An interesting case and example of the fall out from the sub prime crisis.  BankAtlantic is the main topic, but also noted are Countrywide, Bank of America, and Merrill Lynch.  The Countrywide  proposed settlement is the second-largest securities settlement of 2010 at $624 million.

Barroway Topaz and Labaton Sucharow

“The trial opened a most revealing window into fundamentally dishonest reports BankAtlantic made to its stockholders about the riskiness of its land portfolio,” said Barroway Topaz partner Andrew Zivitz, who along with partner Matthew Mustokoff shared trial duties with the Labaton Sucharow firm. “The jury’s award represents a clear rebuke for the bank’s deceitful  disclosure practices. But it’s also an historic success for investors who were victimized by the bank’s behavior.”

Labaton Sucharow also represented investors in litigation alleging securities law violations by Countrywide Financial Corporation, one of the largest providers of consumer housing loans prior to the bursting of the housing bubble.  The $624 million proposed settlement in that litigation is the second-largest securities settlement of 2010. 

Full text of press release:

Jury Finds BankAtlantic Lied To Stockholders Over Risky Loans
Jury verdict in rare securities fraud case; law firms Labaton Sucharow and Barroway Topaz represent institutional investor plaintiffs; award cites bank’s failure to disclose extent of troubled real estate loans and false statements


MIAMI/NEW YORK (November 18, 2010) –  In a rare courtroom trial of a securities fraud class action, a federal jury in Miami has awarded a group of institutional investors a verdict finding securities fraud against BankAtlantic Bancorp, Inc. and two senior officers for lying about and failing to disclose the extent of risk in its troubled loan portfolio in 2007.  This is the first securities class action case arising out of the financial crisis to go to jury verdict. The jury found that investors overpaid by $2.41 per share between April 26, 2007 and October 26, 2007 which resulted in millions of dollars in damages for the class.

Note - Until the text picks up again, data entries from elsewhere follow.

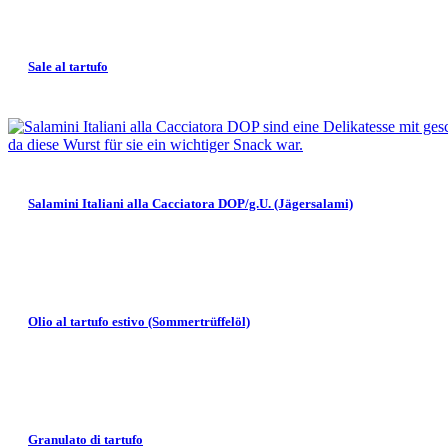
Sale al tartufo
Salamini Italiani alla Cacciatora DOP/g.U. (Jägersalami)
Olio al tartufo estivo (Sommertrüffelöl)
Granulato di tartufo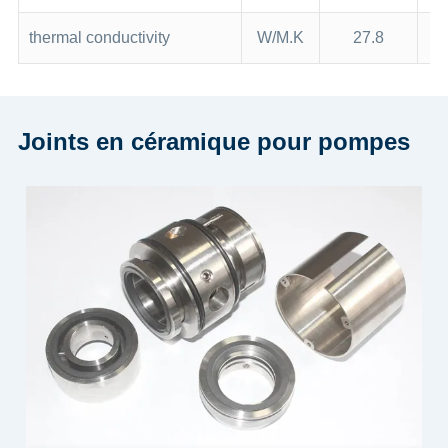
thermal conductivity
W/M.K
27.8
Joints en céramique pour pompes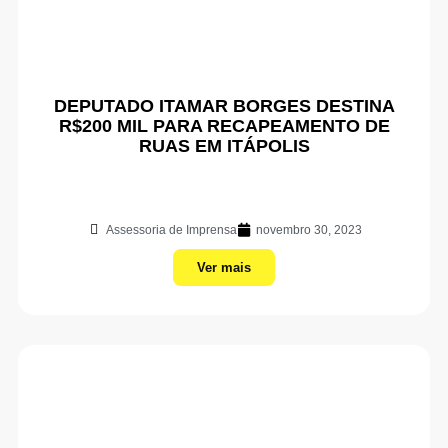
DEPUTADO ITAMAR BORGES DESTINA
R$200 MIL PARA RECAPEAMENTO DE
RUAS EM ITÁPOLIS
Assessoria de Imprensa
novembro 30, 2023
Ver mais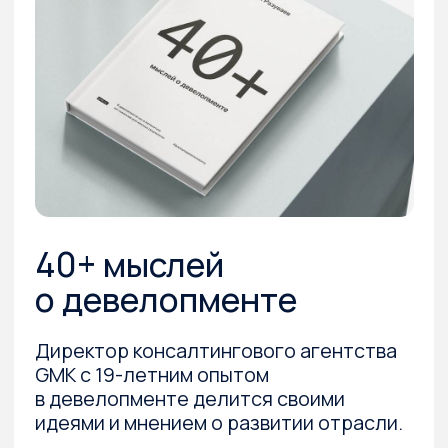
GMK с 19-летним опытом
в девелопменте делится своими
идеями и мнением о развитии отрасли.
2022 г.
Сергей Разуваев
Скачать бесплатно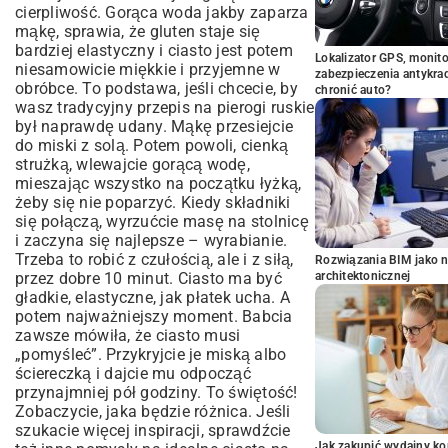
cierpliwość. Gorąca woda jakby zaparza
mąkę, sprawia, że gluten staje się
bardziej elastyczny i ciasto jest potem
Lokalizator GPS, monito
niesamowicie miękkie i przyjemne w
zabezpieczenia antykra
obróbce. To podstawa, jeśli chcecie, by
chronić auto?
wasz tradycyjny przepis na pierogi ruskie
był naprawdę udany. Mąkę przesiejcie
do miski z solą. Potem powoli, cienką
strużką, wlewajcie gorącą wodę,
mieszając wszystko na początku łyżką,
żeby się nie poparzyć. Kiedy składniki
się połączą, wyrzućcie masę na stolnicę
i zaczyna się najlepsze – wyrabianie.
Trzeba to robić z czułością, ale i z siłą,
Rozwiązania BIM jako n
przez dobre 10 minut. Ciasto ma być
architektonicznej
gładkie, elastyczne, jak płatek ucha. A
potem najważniejszy moment. Babcia
zawsze mówiła, że ciasto musi
„pomyśleć”. Przykryjcie je miską albo
ściereczką i dajcie mu odpocząć
przynajmniej pół godziny. To świętość!
Zobaczycie, jaka będzie różnica. Jeśli
szukacie więcej inspiracji, sprawdźcie
Jak zakupić wydajny ko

Investors were represented jointly at trial by leading plaintiffs’ law firms Labaton Sucharow LLP and Barroway Topaz Kessler Meltzer & Check LLP.   Labaton Sucharow represented State-Boston Retirement System, lead plaintiff in the federal class action lawsuit.  Barroway Topaz represented Erie County Employees’ Retirement System as co-class counsel.

This was only the 12th securities fraud class action to go to trial since passage of the historic Private Securities Litigation Reform Act in 1995 – the vast majority of such cases settle before reaching a courtroom. The PSLRA allowed institutional investors to serve as lead plaintiffs in federal securities actions. It is believed that this is the second successful plaintiffs verdict in a securities class action case led by a public pension fund.

During the four-week trial, investors accused Ft. Lauderdale-based BankAtlantic of serial misrepresentations and omissions regarding the extent of the high risk loans in its so-called “land loan” portfolio – those made for acquisition and development of residential buildings in Florida – between October 2006 and October 2007.  Prior to trial, Southern District of Florida Judge Ursula Ungaro ruled that four statements made by BankAtlantic Chairman and CEO Alan Levan about the health of the bank’s land loan portfolio were false.  Levan made those statements on a July 2007 conference call with investors, four months after writing an internal email admitting, “I believe we are in for a long sustained problem in this sector.”

“We’re gratified the jury held BankAtlantic and its senior management accountable for misleading investors and causing millions of dollars of losses,” said Labaton Sucharow partner Mark Arisohn, plaintiffs’ lead trial attorney.  “BankAtlantic knew of the high risk that was growing in its loan portfolio but for a year lied to its stockholders about the extent of that risk.  Florida citizens on the jury sent a message by finding the defendants committed securities fraud. Banks and their management cannot intentionally mislead their stockholders about the extent of lending risk,” added Arisohn.

The jury also was shown extensive e-mails from a BankAtlantic lending manager, who described the bank’s major loan committee as “asleep at the wheel.”  In one communication about a loan, the executive wrote, “I hate these deals and think the MLC is blinded by GREED and focused only on [interest] rates…We never analyze the risks up front, only on the downside, when the learning curve is steep and most expensive.”
In an email dated November 30, 2007, the lending manager wrote:  “We all have problems when we make loans … but being this dishonest and hiding the problems so long until you can’t any longer, is cause for termination and borderline criminal.”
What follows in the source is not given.